Attention weights implementation in the official tutorial is inconsistent with the listed publications

(William Aptom) #1

This image is from the tutorial at

When deriving the attention weights, the input of “attn” is the concatenation of previous decoder hidden state and current decoder input, output is the attention weights who will be applied to the encoder outputs. The shape of this output is (batch_size, FIXED_length_of_encoder_input, 1)

BUT according to “Neural Machine Translation by Jointly Learning to Align and Translate”, when deriving attention weights we should use the concatenation of previous decoder hidden state and each of the encoder outputs to get the corresponding energy e_ij. Output size is (batch_size, ACTUAL_length_of_encoder_input, 1)

Could anyone justify this offical tutorial implementation? (I mean using the decoder input in deriving attention weights) A reference paper also helps.
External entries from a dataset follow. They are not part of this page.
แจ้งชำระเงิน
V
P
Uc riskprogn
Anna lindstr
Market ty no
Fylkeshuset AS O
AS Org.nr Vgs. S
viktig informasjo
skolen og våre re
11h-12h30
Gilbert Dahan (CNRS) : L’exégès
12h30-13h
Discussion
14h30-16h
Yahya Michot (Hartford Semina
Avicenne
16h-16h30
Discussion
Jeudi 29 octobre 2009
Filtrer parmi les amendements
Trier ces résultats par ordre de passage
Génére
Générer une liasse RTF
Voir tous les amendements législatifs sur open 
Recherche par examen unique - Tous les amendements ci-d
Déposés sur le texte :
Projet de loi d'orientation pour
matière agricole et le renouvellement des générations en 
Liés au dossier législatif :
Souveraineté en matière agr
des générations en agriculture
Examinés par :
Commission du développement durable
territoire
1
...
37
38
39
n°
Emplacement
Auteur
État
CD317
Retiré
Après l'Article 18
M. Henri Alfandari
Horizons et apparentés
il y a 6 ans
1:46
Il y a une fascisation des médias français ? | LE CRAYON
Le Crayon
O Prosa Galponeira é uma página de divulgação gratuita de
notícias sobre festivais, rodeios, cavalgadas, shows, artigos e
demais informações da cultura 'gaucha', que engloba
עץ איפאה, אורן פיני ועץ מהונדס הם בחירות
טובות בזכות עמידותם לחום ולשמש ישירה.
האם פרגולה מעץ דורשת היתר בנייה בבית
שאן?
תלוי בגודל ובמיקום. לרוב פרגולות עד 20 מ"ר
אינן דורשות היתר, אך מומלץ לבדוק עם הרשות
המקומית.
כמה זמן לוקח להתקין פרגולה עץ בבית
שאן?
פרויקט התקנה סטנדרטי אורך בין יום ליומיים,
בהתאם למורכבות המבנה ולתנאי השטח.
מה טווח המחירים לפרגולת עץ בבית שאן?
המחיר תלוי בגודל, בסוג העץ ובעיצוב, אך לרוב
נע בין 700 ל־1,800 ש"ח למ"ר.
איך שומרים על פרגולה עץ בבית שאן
There is another question:
In every forward function of the tutorial, it reshapes the embedding:
embedded = self.embedding(input).view(1, 1, -1)
Why is that?

(Thomas V) #2

Where do you get the fixed length from?

On first sight, it looks like the training is done with a minibatch size of 1 and so the input_length in the train function’s for loop for ei in range(input_length): is just the length of the training input.

Best regards


(William Aptom) #3

Thanks for your reply!

In class AttnDecoderRNN, you can find:
def init(self, hidden_size, output_size, dropout_p=0.1, max_length=MAX_LENGTH):
self.max_length = max_length
self.attn = nn.Linear(self.hidden_size * 2, self.max_length)
So the sequence length of attention weights is determined by the neural network architecture.
The time complexity of the attention weights computations in the tutorial is:
length_of_target_sequence * 1


We should compare each of the previous decoder hidden states at every time stamp to each of the encoder outputs at every time stamp. The time complexity is:
length_of_target_sequence * length_of_input_sequence

Please notice the time complexity is reduced from n square to n. Could anyone give me the reference paper of this implementation in the tutorial. Using the decoder input and previous decoder hidden state to predict the attention weights does not make too much sense to me.

(Thomas V) #4

I think that that is just a simplification in the implementation. The blue box note below the AttnDecoderRNN alludes to the fact that this approach is more limited than others.
What happens with the overly long attention weights is that they will get multiplied by the 0s in decoder_outputs.
Having the previous state and decoder input to predict weights seems not too uncommon to me - it sounds vaguely similar to what I have seen elsewhere. (I like to advocate Graves’ Handwriting RNN for a gentle first contact with attention.)
I don’t think the computational complexity is the main limitation here.

Best regards